GIVEN ENTRIES:
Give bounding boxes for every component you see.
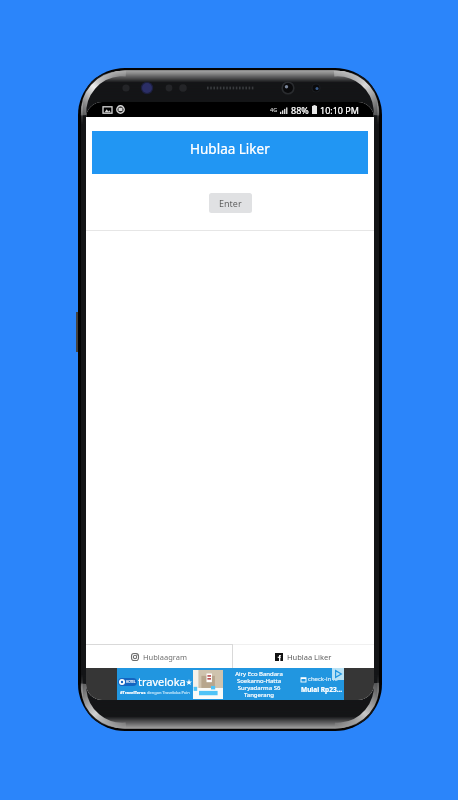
staticText: Enter: [219, 197, 242, 209]
button[interactable]: HOTEL: [117, 668, 344, 700]
button[interactable]: Hublaa Liker tab: [233, 644, 374, 668]
staticText: HOTEL: [126, 680, 136, 684]
other: Hublaagram tab: [131, 653, 139, 661]
staticText: Hublaa Liker: [287, 652, 332, 662]
staticText: #TravelTerus: [120, 690, 146, 695]
other: Hublaa Liker tab: [275, 653, 283, 661]
staticText: Airy Eco Bandara Soekarno-Hatta Suryadar…: [235, 670, 283, 699]
staticText: traveloka: [138, 674, 186, 689]
button[interactable]: Enter: [209, 193, 252, 213]
staticText: dengan Traveloka Poin: [146, 690, 190, 695]
staticText: check-in ...: [308, 675, 338, 683]
staticText: Hublaa Liker: [190, 140, 270, 158]
staticText: Hublaagram: [143, 652, 187, 662]
staticText: 4G: [270, 106, 278, 113]
staticText: Mulai Rp23...: [301, 685, 343, 694]
staticText: 88%: [291, 104, 309, 116]
button[interactable]: Hublaagram tab: [86, 644, 232, 668]
button[interactable]: Hublaa Liker: [92, 131, 368, 174]
staticText: 10:10 PM: [320, 104, 359, 116]
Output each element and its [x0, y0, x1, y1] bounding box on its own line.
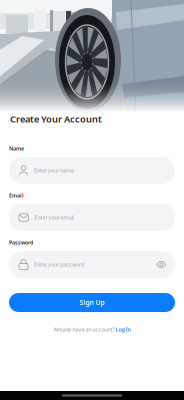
staticText: Enter your password — [34, 261, 84, 268]
button[interactable]: Enter your password — [9, 251, 175, 278]
button[interactable]: Enter your name — [9, 157, 175, 184]
button[interactable]: Log In — [116, 326, 130, 333]
staticText: Password — [9, 239, 33, 246]
staticText: Email — [9, 192, 24, 199]
staticText: Log In — [116, 326, 130, 333]
button[interactable]: Enter your email — [9, 204, 175, 231]
staticText: Name — [9, 145, 24, 152]
staticText: Already have an account? — [54, 326, 116, 333]
staticText: Sign Up — [80, 298, 104, 307]
staticText: Enter your name — [34, 167, 74, 174]
staticText: Create Your Account — [10, 113, 102, 125]
button[interactable]: Sign Up — [9, 293, 175, 312]
staticText: Enter your email — [34, 214, 74, 221]
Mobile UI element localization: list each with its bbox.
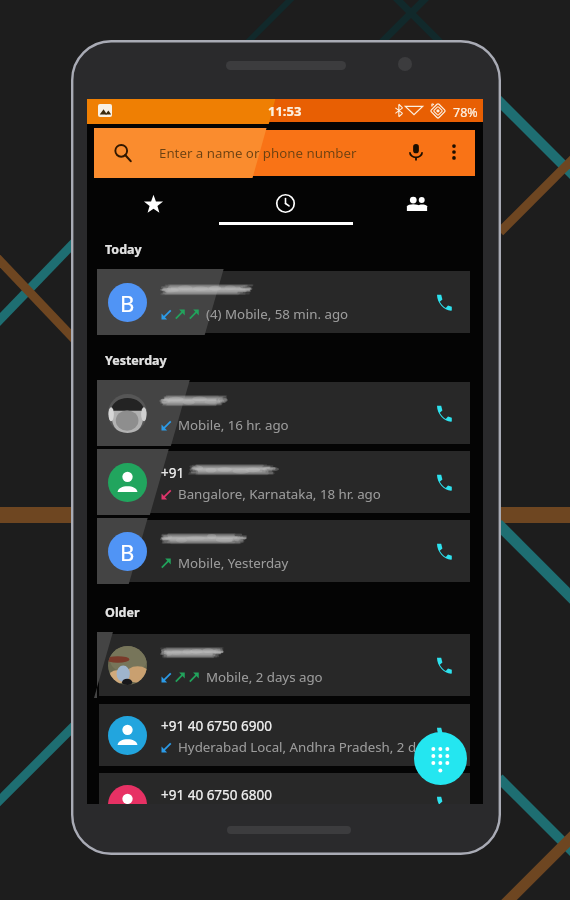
other: Call [433,472,453,492]
button[interactable]: Dialpad [414,732,467,785]
other: Search [114,144,133,163]
button[interactable]: +91 40 6750 6800 [99,773,470,804]
staticText: B [120,537,135,567]
other: Call [433,794,453,804]
other: Call [433,655,453,675]
other: Voice search [407,143,425,161]
staticText: Mobile, Yesterday [178,554,289,572]
button[interactable]: +91 [99,451,470,513]
other: Call [433,403,453,423]
staticText: 78% [453,104,478,121]
button[interactable]: Contacts [351,183,483,225]
button[interactable]: +91 40 6750 6900 [99,704,470,766]
other: Call [433,725,453,745]
staticText: Enter a name or phone number [159,144,357,162]
button[interactable]: B [99,520,470,582]
button[interactable]: Favorites [87,183,219,225]
staticText: Hyderabad Local, Andhra Pradesh, 2 d… [178,738,427,756]
button[interactable]: B [99,271,470,333]
button[interactable]: Search [96,130,475,176]
staticText: Bangalore, Karnataka, 18 hr. ago [178,485,381,503]
staticText: B [120,288,135,318]
button[interactable]: Mobile, 16 hr. ago [99,382,470,444]
staticText: 11:53 [268,102,302,120]
button[interactable]: Recents [219,183,351,225]
staticText: Today [105,241,142,258]
other: Call [433,541,453,561]
staticText: Yesterday [105,352,167,369]
staticText: Mobile, 2 days ago [206,668,323,686]
staticText: +91 40 6750 6800 [161,786,272,804]
staticText: (4) Mobile, 58 min. ago [206,305,349,323]
staticText: +91 40 6750 6900 [161,717,272,735]
staticText: Mobile, 16 hr. ago [178,416,289,434]
staticText: Older [105,604,140,621]
staticText: +91 [161,464,185,482]
other: Call [433,292,453,312]
button[interactable]: Mobile, 2 days ago [99,634,470,696]
other: More options [446,144,462,160]
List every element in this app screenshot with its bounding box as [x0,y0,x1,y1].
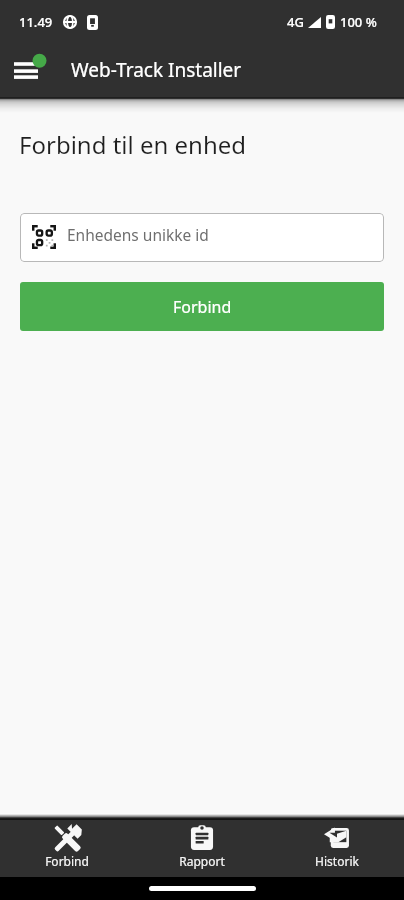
button[interactable]: Enhedens unikke id [20,213,384,262]
button[interactable]: Historik [269,820,404,877]
staticText: Rapport [179,853,225,869]
staticText: Web-Track Installer [71,57,242,83]
button[interactable]: Forbind [20,282,384,331]
staticText: Enhedens unikke id [67,224,209,245]
staticText: Forbind [45,853,89,869]
staticText: Forbind [173,296,232,318]
staticText: Forbind til en enhed [19,128,247,161]
button[interactable]: Rapport [134,820,269,877]
button[interactable]: Menu [2,47,50,95]
staticText: 4G [287,13,304,31]
staticText: 100 % [340,13,377,31]
button[interactable]: Forbind [0,820,134,877]
staticText: Historik [315,853,359,869]
staticText: 11.49 [19,13,53,31]
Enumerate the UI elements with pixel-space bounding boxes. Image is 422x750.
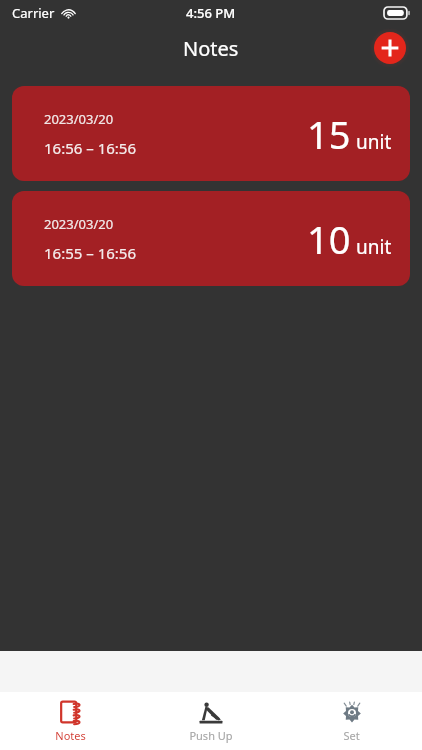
staticText: unit (356, 234, 392, 260)
staticText: 10 (307, 213, 351, 265)
button[interactable]: Add note (370, 28, 410, 68)
staticText: Notes (55, 728, 86, 743)
staticText: 2023/03/20 (44, 215, 114, 233)
staticText: Carrier (12, 4, 55, 22)
staticText: Push Up (189, 728, 233, 743)
staticText: unit (356, 129, 392, 155)
staticText: Set (343, 728, 360, 743)
button[interactable]: 2023/03/20 (12, 191, 410, 286)
staticText: 2023/03/20 (44, 110, 114, 128)
staticText: Notes (183, 35, 239, 62)
button[interactable]: Set (281, 692, 422, 750)
staticText: 4:56 PM (186, 4, 236, 22)
staticText: 16:56 – 16:56 (44, 138, 136, 158)
button[interactable]: Notes (0, 692, 140, 750)
staticText: 16:55 – 16:56 (44, 243, 136, 263)
button[interactable]: 2023/03/20 (12, 86, 410, 181)
button[interactable]: Push Up (140, 692, 281, 750)
staticText: 15 (307, 108, 351, 160)
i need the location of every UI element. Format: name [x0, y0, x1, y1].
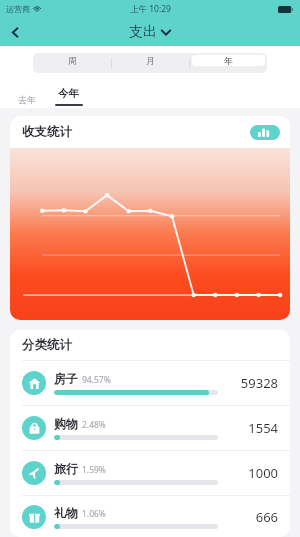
button[interactable]: 礼物 [10, 496, 290, 537]
staticText: 年 [224, 55, 233, 66]
button[interactable]: 购物 [10, 406, 290, 450]
button[interactable]: 今年 [54, 85, 83, 108]
staticText: 1554 [248, 419, 278, 437]
staticText: 1.06% [82, 508, 106, 520]
button[interactable]: 周 [35, 55, 109, 66]
button[interactable]: 房子 [10, 361, 290, 405]
button[interactable]: 月 [114, 55, 187, 66]
staticText: 今年 [58, 87, 79, 100]
staticText: 月 [146, 55, 155, 66]
staticText: 666 [255, 508, 278, 526]
staticText: 收支统计 [22, 124, 72, 140]
staticText: 礼物 [54, 505, 78, 520]
button[interactable]: 年 [192, 55, 265, 66]
staticText: 59328 [240, 374, 278, 392]
staticText: 旅行 [54, 461, 78, 476]
staticText: 1000 [248, 464, 278, 482]
staticText: 分类统计 [22, 337, 72, 353]
staticText: 上午 10:29 [130, 3, 171, 15]
staticText: 支出 [129, 23, 157, 41]
staticText: 去年 [18, 94, 36, 105]
button[interactable]: Back [0, 18, 30, 46]
button[interactable]: 旅行 [10, 451, 290, 495]
staticText: 周 [68, 55, 77, 66]
staticText: 购物 [54, 416, 78, 431]
staticText: 1.59% [82, 464, 106, 476]
button[interactable]: 支出 [129, 23, 171, 41]
staticText: 2.48% [82, 419, 106, 431]
button[interactable]: Chart view [250, 125, 280, 140]
staticText: 运营商 [6, 4, 30, 14]
staticText: 94.57% [82, 374, 111, 386]
staticText: 房子 [54, 371, 78, 386]
button[interactable]: 去年 [14, 91, 40, 108]
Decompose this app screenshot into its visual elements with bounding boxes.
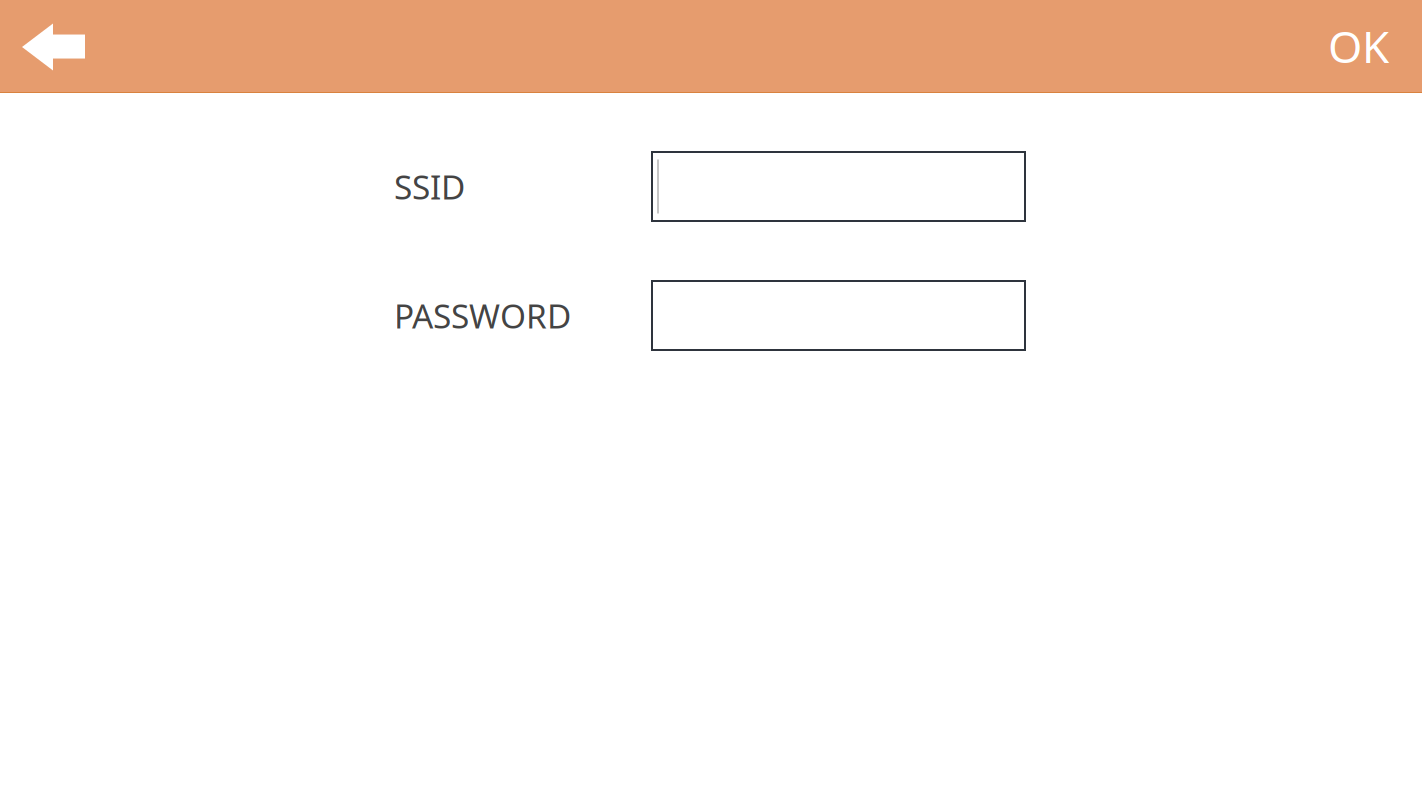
staticText: OK [1328, 17, 1389, 75]
staticText: SSID [394, 164, 465, 209]
button[interactable]: Back [0, 0, 105, 92]
staticText: PASSWORD [394, 293, 571, 338]
button[interactable]: SSID [652, 152, 1025, 221]
button[interactable]: OK [1308, 0, 1422, 92]
button[interactable]: PASSWORD [652, 281, 1025, 350]
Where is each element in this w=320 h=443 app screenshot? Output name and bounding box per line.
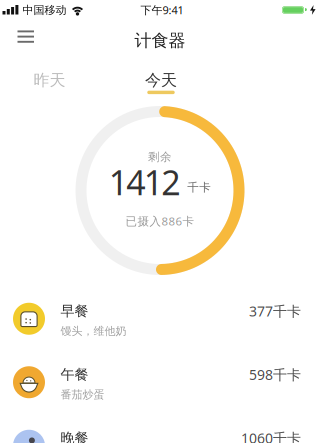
button[interactable]: 菜单: [0, 24, 34, 49]
button[interactable]: 昨天: [0, 58, 99, 95]
staticText: 已摄入886卡: [126, 213, 194, 229]
button[interactable]: 午餐: [0, 350, 320, 414]
staticText: 1060千卡: [241, 428, 301, 443]
staticText: 馒头，维他奶: [60, 324, 126, 338]
staticText: 早餐: [60, 302, 88, 320]
button[interactable]: 晚餐: [0, 414, 320, 443]
staticText: 598千卡: [249, 365, 301, 384]
button[interactable]: 今天: [99, 58, 223, 95]
staticText: 午餐: [60, 366, 88, 383]
staticText: 剩余: [148, 150, 172, 164]
staticText: 下午9:41: [140, 2, 184, 18]
staticText: 中国移动: [22, 3, 66, 17]
staticText: 昨天: [34, 70, 66, 90]
staticText: 晚餐: [60, 429, 88, 443]
staticText: 1412: [109, 159, 180, 205]
staticText: 千卡: [187, 180, 211, 195]
staticText: 今天: [145, 70, 177, 90]
staticText: 计食器: [134, 30, 186, 51]
button[interactable]: 早餐: [0, 287, 320, 350]
staticText: 番茄炒蛋: [60, 388, 104, 402]
staticText: 377千卡: [249, 302, 301, 321]
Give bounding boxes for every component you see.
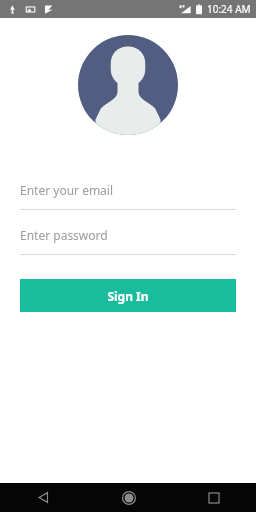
staticText: Enter password	[20, 227, 108, 243]
button[interactable]: Back	[0, 483, 86, 512]
button[interactable]: Sign In	[20, 279, 236, 312]
button[interactable]: Recent apps	[171, 483, 256, 512]
button[interactable]: Enter password	[20, 223, 236, 255]
button[interactable]: Home	[86, 483, 171, 512]
staticText: Sign In	[107, 288, 149, 304]
staticText: Enter your email	[20, 182, 114, 198]
staticText: 10:24 AM	[207, 2, 251, 16]
button[interactable]: Enter your email	[20, 178, 236, 210]
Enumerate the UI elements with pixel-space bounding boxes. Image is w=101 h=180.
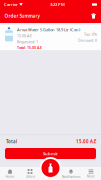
button[interactable]: Order water [40, 157, 62, 179]
button[interactable]: Submit [5, 148, 96, 159]
staticText: 15.00 A.E [17, 33, 32, 38]
staticText: Requested: 1 [17, 39, 38, 44]
staticText: 3:23 PM [50, 2, 65, 7]
staticText: Order Summary [4, 13, 40, 19]
staticText: Submit [43, 151, 58, 156]
staticText: Arwa Water 5 Gallon 18.9 Ltr (Can) [17, 27, 80, 32]
staticText: Total [6, 138, 17, 144]
staticText: Total: 15.00 A.E [17, 45, 42, 50]
button[interactable]: Notifications [61, 167, 81, 179]
button[interactable]: More [81, 168, 101, 178]
staticText: 15.00 A.E [76, 138, 96, 144]
staticText: Home [6, 175, 14, 179]
staticText: Carrier [4, 2, 18, 7]
button[interactable]: Home [0, 167, 20, 179]
staticText: Discount: 0 [78, 38, 97, 43]
staticText: More [87, 174, 95, 178]
button[interactable]: Orders [20, 167, 40, 179]
button[interactable]: Delete order [90, 12, 97, 20]
staticText: Tax: 0% [84, 32, 97, 37]
staticText: Notifications [62, 175, 80, 179]
staticText: Orders [26, 175, 34, 179]
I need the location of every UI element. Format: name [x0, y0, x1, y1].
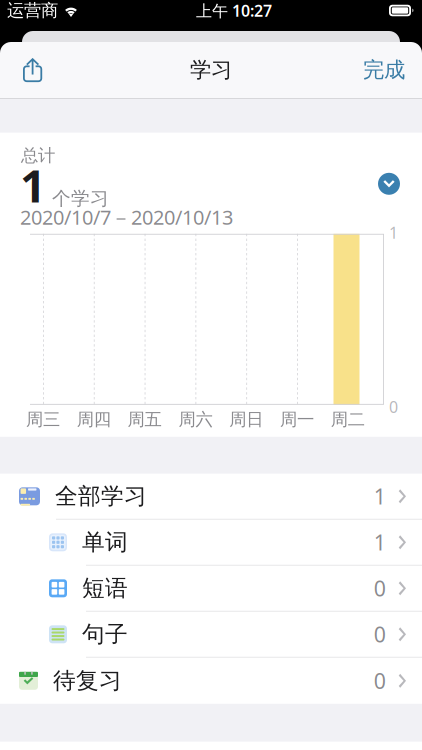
staticText: 1: [389, 222, 398, 243]
staticText: 短语: [82, 574, 128, 602]
staticText: 单词: [82, 528, 128, 556]
staticText: 0: [389, 396, 398, 417]
staticText: 周四: [77, 409, 111, 430]
staticText: 句子: [82, 620, 128, 648]
staticText: 周六: [178, 409, 212, 430]
staticText: 周三: [26, 409, 60, 430]
staticText: 总计: [21, 145, 55, 166]
staticText: 学习: [190, 57, 232, 83]
button[interactable]: Share: [0, 42, 56, 98]
staticText: 周二: [331, 409, 365, 430]
staticText: 1: [20, 155, 46, 215]
button[interactable]: 完成: [346, 42, 422, 98]
button[interactable]: 短语: [0, 566, 422, 612]
button[interactable]: 待复习: [0, 658, 422, 704]
button[interactable]: 单词: [0, 520, 422, 566]
staticText: 0: [374, 574, 386, 602]
staticText: 个学习: [52, 187, 109, 210]
staticText: 1: [374, 482, 386, 510]
staticText: 0: [374, 667, 386, 695]
staticText: 完成: [363, 57, 405, 83]
staticText: 0: [374, 620, 386, 648]
staticText: 运营商: [7, 0, 58, 21]
staticText: 待复习: [53, 667, 122, 695]
staticText: 上午 10:27: [196, 0, 272, 21]
staticText: 2020/10/7－2020/10/13: [20, 204, 233, 230]
staticText: 1: [374, 528, 386, 556]
staticText: 周五: [128, 409, 162, 430]
button[interactable]: Collapse: [378, 173, 400, 195]
button[interactable]: 句子: [0, 612, 422, 658]
staticText: 全部学习: [55, 482, 147, 510]
staticText: 周一: [280, 409, 314, 430]
staticText: 周日: [229, 409, 263, 430]
button[interactable]: 全部学习: [0, 474, 422, 520]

WHAT TO WORK ON: What lines in the listing above hold the string "HOTEL"? List them.

EXERCISE RESPONSE:
button[interactable]: HOTEL: [117, 668, 344, 700]
staticText: HOTEL: [126, 680, 136, 684]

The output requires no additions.